INSTRUCTIONS TO FOLLOW:
Using the material below, set down only the line containing "CHRONOGRAPH" and the lines after it, unchanged.

GIVEN INFORMATION:

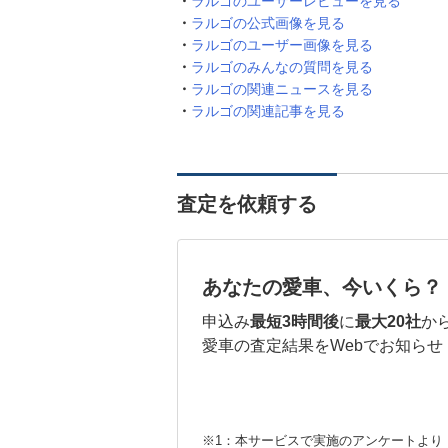
ラルゴのユーザーレビューを見る
ラルゴの公式画像を見る
ラルゴのユーザー画像を見る
ラルゴのみんなの質問を見る
ラルゴの関連ニュースを見る
ラルゴの関連記事を見る
査定を依頼する
あなたの愛車、今いくら？
申込み
最短3時間後
に
最大20社
か
愛車の査定結果をWebでお知らせ
※1：本サービスで実施のアンケートより （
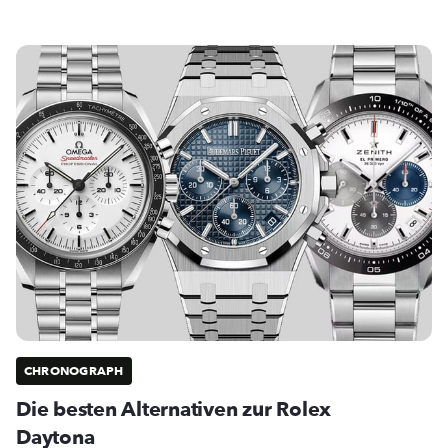
CHRONOGRAPH
Die besten Alternativen zur Rolex
Daytona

PROBLEM SOLUTION:
CHRONOGRAPH
Die besten Alternativen zur Rolex
Daytona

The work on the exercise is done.